---------- INPUT

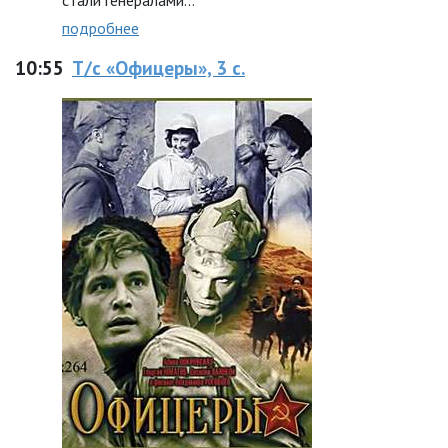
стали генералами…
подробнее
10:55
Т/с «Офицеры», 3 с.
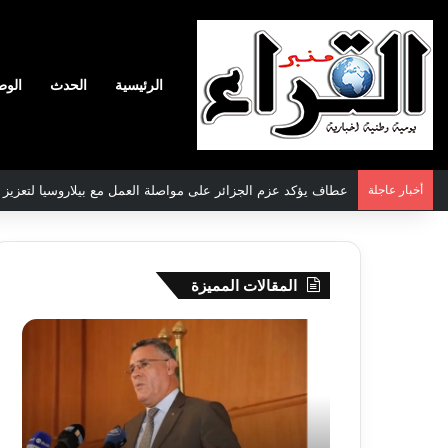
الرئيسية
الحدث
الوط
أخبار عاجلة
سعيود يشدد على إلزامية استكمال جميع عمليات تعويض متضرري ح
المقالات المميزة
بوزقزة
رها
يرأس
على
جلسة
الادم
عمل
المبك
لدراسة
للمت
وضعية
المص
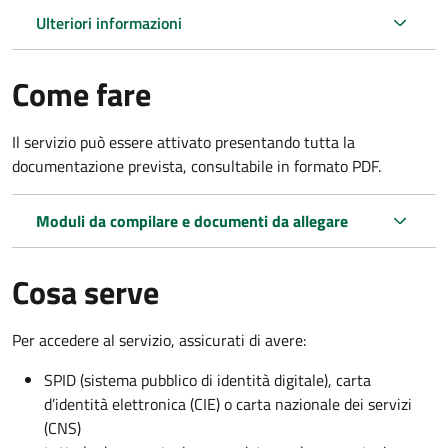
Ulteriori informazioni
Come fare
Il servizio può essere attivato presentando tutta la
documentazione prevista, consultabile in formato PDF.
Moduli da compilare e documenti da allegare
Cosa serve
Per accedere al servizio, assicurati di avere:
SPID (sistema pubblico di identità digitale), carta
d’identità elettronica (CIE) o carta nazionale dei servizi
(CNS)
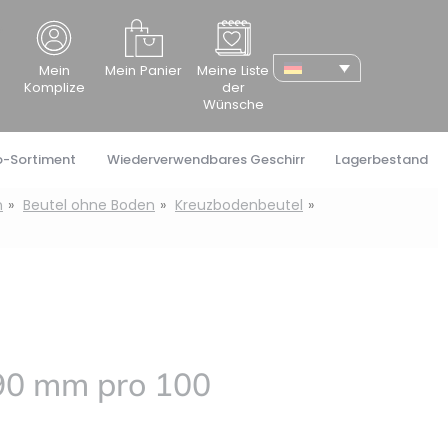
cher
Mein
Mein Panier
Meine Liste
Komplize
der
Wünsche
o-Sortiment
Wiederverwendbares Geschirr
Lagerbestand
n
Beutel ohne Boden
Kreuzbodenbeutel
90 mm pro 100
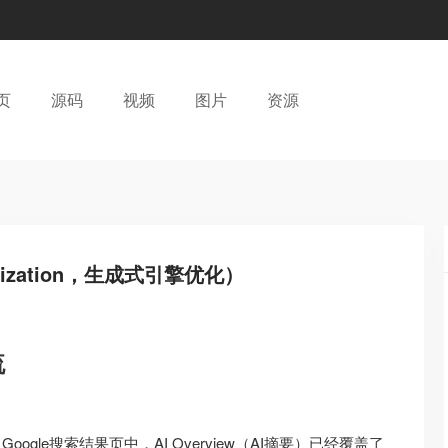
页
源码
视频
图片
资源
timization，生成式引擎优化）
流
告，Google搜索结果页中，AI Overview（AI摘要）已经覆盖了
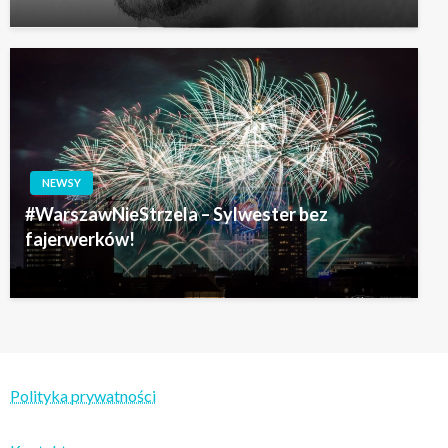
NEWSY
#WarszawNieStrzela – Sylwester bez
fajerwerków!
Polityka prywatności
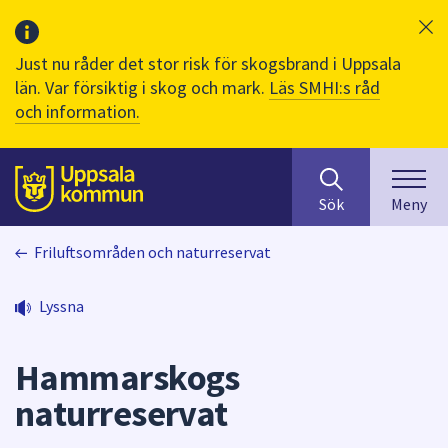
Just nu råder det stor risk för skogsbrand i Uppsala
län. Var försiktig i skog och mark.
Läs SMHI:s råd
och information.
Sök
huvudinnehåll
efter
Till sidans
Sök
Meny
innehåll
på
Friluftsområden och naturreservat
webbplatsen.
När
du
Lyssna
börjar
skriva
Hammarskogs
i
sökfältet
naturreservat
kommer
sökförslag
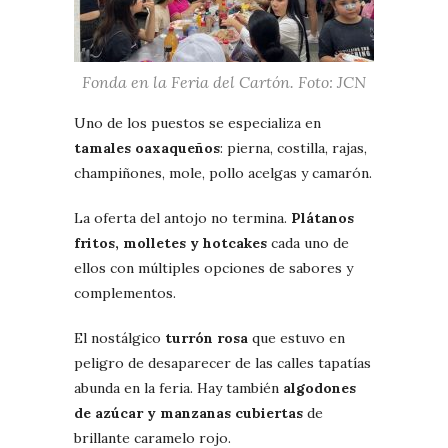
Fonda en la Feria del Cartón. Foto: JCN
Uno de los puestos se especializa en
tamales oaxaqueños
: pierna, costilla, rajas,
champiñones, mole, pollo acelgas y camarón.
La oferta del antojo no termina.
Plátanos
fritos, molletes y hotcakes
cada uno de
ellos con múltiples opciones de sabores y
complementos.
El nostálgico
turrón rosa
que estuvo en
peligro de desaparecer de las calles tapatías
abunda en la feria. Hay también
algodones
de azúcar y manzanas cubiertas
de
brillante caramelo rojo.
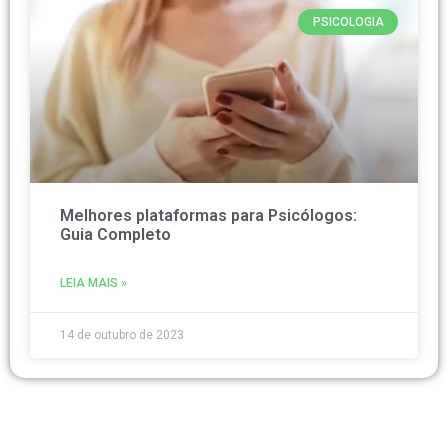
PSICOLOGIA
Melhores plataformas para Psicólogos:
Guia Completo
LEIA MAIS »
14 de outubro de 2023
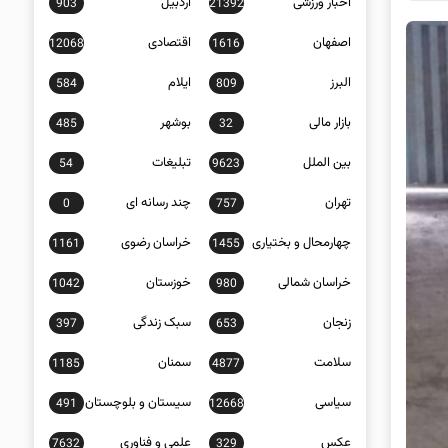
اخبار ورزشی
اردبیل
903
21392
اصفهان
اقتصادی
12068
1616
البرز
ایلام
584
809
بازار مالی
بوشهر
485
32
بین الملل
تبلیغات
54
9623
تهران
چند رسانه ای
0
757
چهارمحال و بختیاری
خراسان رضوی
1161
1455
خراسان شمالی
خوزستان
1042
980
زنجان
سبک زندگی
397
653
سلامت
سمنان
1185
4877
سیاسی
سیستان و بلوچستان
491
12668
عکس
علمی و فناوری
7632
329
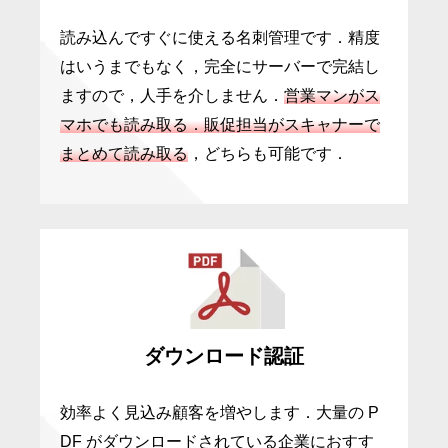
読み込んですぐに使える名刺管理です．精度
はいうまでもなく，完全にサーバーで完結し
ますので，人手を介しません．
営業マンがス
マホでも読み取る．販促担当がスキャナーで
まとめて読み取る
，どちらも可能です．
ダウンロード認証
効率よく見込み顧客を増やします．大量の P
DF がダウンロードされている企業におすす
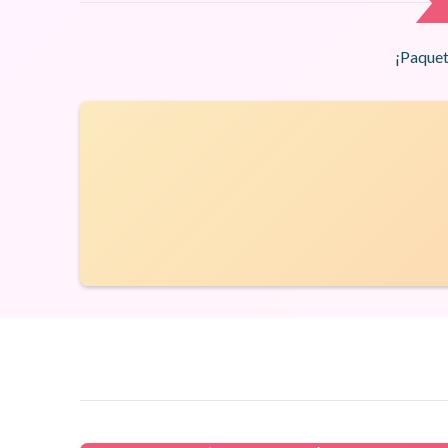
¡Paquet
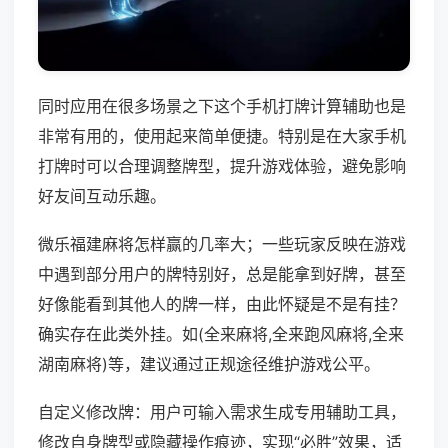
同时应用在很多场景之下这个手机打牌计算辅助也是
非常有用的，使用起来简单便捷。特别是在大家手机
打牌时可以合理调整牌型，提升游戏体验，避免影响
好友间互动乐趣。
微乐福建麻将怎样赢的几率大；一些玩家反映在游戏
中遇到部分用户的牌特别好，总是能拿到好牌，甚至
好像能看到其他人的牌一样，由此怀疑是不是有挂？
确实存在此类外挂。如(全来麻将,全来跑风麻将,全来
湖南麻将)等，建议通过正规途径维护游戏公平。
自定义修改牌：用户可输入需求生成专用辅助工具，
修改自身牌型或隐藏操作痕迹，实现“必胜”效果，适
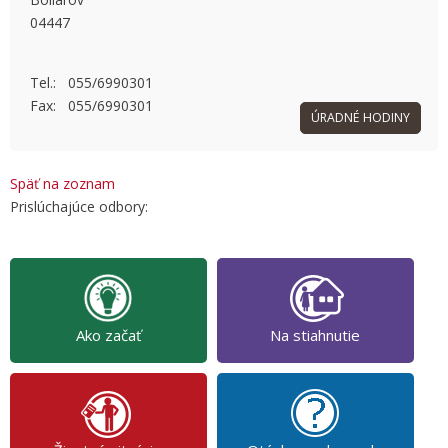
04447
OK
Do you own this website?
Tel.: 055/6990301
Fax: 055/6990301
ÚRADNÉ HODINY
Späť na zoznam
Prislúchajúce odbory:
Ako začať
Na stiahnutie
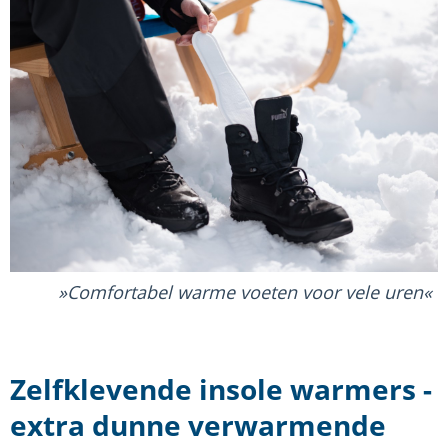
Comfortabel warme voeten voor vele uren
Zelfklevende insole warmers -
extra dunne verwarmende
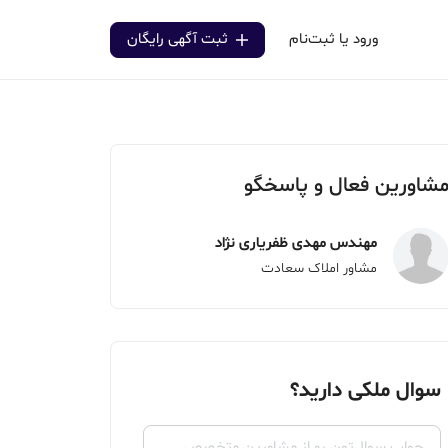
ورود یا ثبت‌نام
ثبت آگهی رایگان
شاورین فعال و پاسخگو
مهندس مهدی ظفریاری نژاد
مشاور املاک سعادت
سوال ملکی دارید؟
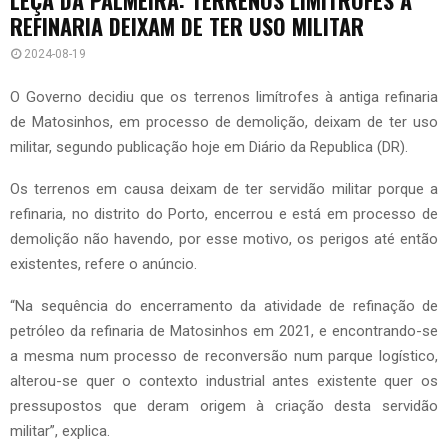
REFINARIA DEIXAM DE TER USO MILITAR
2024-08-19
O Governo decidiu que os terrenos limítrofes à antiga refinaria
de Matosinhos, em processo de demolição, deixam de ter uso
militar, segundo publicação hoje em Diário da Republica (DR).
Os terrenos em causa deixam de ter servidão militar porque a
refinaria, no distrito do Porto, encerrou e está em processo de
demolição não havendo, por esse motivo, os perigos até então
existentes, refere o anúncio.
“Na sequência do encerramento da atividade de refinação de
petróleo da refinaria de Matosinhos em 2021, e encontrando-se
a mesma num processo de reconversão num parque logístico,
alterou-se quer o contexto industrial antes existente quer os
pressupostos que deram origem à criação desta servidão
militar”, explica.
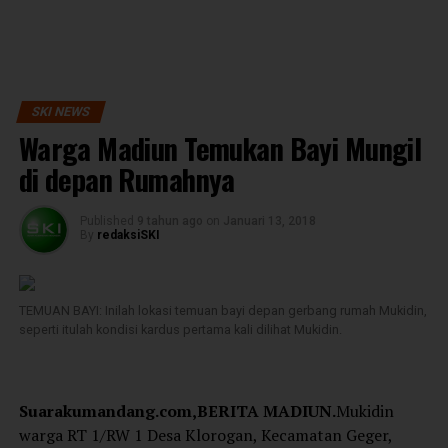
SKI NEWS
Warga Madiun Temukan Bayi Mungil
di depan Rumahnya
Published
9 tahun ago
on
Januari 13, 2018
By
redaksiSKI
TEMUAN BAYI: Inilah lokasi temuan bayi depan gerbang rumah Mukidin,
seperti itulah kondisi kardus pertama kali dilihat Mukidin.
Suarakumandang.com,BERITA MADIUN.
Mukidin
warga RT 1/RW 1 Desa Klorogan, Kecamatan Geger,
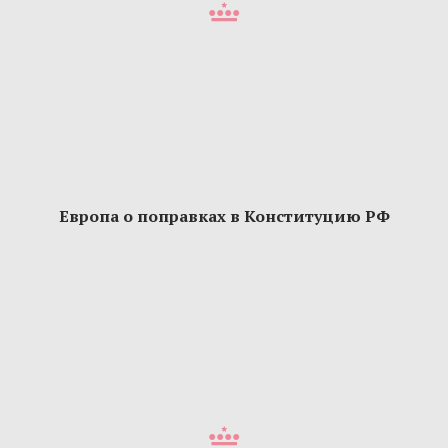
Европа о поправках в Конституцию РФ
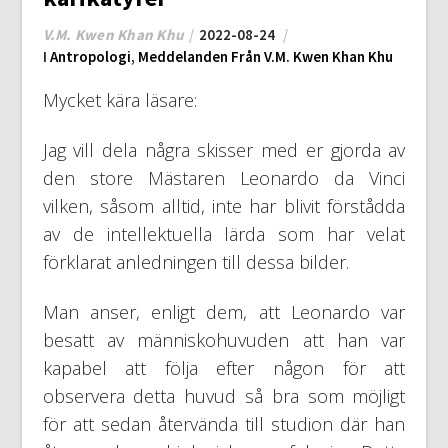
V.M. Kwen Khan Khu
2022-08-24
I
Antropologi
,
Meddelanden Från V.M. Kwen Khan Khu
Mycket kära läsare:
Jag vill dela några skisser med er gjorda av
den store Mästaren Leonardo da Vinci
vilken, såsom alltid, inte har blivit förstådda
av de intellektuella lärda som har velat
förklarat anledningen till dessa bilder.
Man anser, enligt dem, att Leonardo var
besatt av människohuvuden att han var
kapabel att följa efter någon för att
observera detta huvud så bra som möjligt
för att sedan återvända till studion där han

--------------------

The answer must be the lines above, word for word, from the first one through the line with "fajerwerków!", pictures excluded.

стали генералами…
подробнее
10:55
Т/с «Офицеры», 3 с.
الرئيسية
الحدث
الوط
أخبار عاجلة
سعيود يشدد على إلزامية استكمال جميع عمليات تعويض متضرري ح
المقالات المميزة
بوزقزة
رها
يرأس
على
جلسة
الادم
عمل
المبك
لدراسة
للمت
وضعية
المص
Ulteriori informazioni
Come fare
Il servizio può essere attivato presentando tutta la
documentazione prevista, consultabile in formato PDF.
Moduli da compilare e documenti da allegare
Cosa serve
Per accedere al servizio, assicurati di avere:
SPID (sistema pubblico di identità digitale), carta
d’identità elettronica (CIE) o carta nazionale dei servizi
(CNS)
cher
Mein
Mein Panier
Meine Liste
Komplize
der
Wünsche
o-Sortiment
Wiederverwendbares Geschirr
Lagerbestand
n
Beutel ohne Boden
Kreuzbodenbeutel
90 mm pro 100
页
源码
视频
图片
资源
timization，生成式引擎优化）
流
告，Google搜索结果页中，AI Overview（AI摘要）已经覆盖了
NEWSY
#WarszawNieStrzela – Sylwester bez
fajerwerków!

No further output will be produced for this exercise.